### Instructions for the task
Copy the records out again in full, keeping them identical.

Records excerpted from a collection

·····

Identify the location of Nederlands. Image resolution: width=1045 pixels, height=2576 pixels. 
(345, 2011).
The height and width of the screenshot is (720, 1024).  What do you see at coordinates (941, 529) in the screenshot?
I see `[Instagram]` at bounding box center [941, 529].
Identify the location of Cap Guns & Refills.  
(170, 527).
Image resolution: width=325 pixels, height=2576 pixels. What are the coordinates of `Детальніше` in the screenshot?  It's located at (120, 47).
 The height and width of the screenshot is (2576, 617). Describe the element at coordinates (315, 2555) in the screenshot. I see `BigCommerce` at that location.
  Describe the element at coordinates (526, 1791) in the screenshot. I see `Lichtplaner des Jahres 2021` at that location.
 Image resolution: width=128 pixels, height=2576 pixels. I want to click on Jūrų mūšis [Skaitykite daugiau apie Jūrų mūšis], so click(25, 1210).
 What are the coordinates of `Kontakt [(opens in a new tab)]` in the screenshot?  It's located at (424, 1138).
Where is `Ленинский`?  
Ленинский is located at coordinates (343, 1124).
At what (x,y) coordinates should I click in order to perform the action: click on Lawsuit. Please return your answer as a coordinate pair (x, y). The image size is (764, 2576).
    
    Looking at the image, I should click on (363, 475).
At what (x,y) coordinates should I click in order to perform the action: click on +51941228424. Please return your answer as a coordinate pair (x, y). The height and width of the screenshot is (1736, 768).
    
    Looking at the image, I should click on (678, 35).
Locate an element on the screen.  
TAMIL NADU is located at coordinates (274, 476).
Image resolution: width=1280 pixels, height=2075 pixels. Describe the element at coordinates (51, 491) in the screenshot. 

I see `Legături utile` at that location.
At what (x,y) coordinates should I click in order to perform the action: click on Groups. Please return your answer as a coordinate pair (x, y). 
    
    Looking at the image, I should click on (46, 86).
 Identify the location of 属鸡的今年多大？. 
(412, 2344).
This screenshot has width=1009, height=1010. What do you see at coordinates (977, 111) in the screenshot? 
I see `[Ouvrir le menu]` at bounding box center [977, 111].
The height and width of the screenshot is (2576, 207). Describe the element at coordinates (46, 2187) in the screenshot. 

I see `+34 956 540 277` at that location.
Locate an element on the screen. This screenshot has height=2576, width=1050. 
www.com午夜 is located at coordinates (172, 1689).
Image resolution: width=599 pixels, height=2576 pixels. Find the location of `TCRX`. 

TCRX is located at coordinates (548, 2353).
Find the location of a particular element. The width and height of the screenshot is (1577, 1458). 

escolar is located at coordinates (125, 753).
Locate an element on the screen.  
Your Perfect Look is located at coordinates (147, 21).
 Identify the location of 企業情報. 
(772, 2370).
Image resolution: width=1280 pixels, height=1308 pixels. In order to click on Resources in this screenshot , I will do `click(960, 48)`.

·····

### Answer space
Identify the location of Nederlands. Image resolution: width=1045 pixels, height=2576 pixels. 
(345, 2011).
The height and width of the screenshot is (720, 1024).  What do you see at coordinates (941, 529) in the screenshot?
I see `[Instagram]` at bounding box center [941, 529].
Identify the location of Cap Guns & Refills.  
(170, 527).
Image resolution: width=325 pixels, height=2576 pixels. What are the coordinates of `Детальніше` in the screenshot?  It's located at (120, 47).
 The height and width of the screenshot is (2576, 617). Describe the element at coordinates (315, 2555) in the screenshot. I see `BigCommerce` at that location.
  Describe the element at coordinates (526, 1791) in the screenshot. I see `Lichtplaner des Jahres 2021` at that location.
 Image resolution: width=128 pixels, height=2576 pixels. I want to click on Jūrų mūšis [Skaitykite daugiau apie Jūrų mūšis], so click(25, 1210).
 What are the coordinates of `Kontakt [(opens in a new tab)]` in the screenshot?  It's located at (424, 1138).
Where is `Ленинский`?  
Ленинский is located at coordinates (343, 1124).
At what (x,y) coordinates should I click in order to perform the action: click on Lawsuit. Please return your answer as a coordinate pair (x, y). The image size is (764, 2576).
    
    Looking at the image, I should click on (363, 475).
At what (x,y) coordinates should I click in order to perform the action: click on +51941228424. Please return your answer as a coordinate pair (x, y). The height and width of the screenshot is (1736, 768).
    
    Looking at the image, I should click on (678, 35).
Locate an element on the screen.  
TAMIL NADU is located at coordinates (274, 476).
Image resolution: width=1280 pixels, height=2075 pixels. Describe the element at coordinates (51, 491) in the screenshot. 

I see `Legături utile` at that location.
At what (x,y) coordinates should I click in order to perform the action: click on Groups. Please return your answer as a coordinate pair (x, y). 
    
    Looking at the image, I should click on (46, 86).
 Identify the location of 属鸡的今年多大？. 
(412, 2344).
This screenshot has width=1009, height=1010. What do you see at coordinates (977, 111) in the screenshot? 
I see `[Ouvrir le menu]` at bounding box center [977, 111].
The height and width of the screenshot is (2576, 207). Describe the element at coordinates (46, 2187) in the screenshot. 

I see `+34 956 540 277` at that location.
Locate an element on the screen. This screenshot has height=2576, width=1050. 
www.com午夜 is located at coordinates (172, 1689).
Image resolution: width=599 pixels, height=2576 pixels. Find the location of `TCRX`. 

TCRX is located at coordinates (548, 2353).
Find the location of a particular element. The width and height of the screenshot is (1577, 1458). 

escolar is located at coordinates (125, 753).
Locate an element on the screen.  
Your Perfect Look is located at coordinates (147, 21).
 Identify the location of 企業情報. 
(772, 2370).
Image resolution: width=1280 pixels, height=1308 pixels. In order to click on Resources in this screenshot , I will do `click(960, 48)`.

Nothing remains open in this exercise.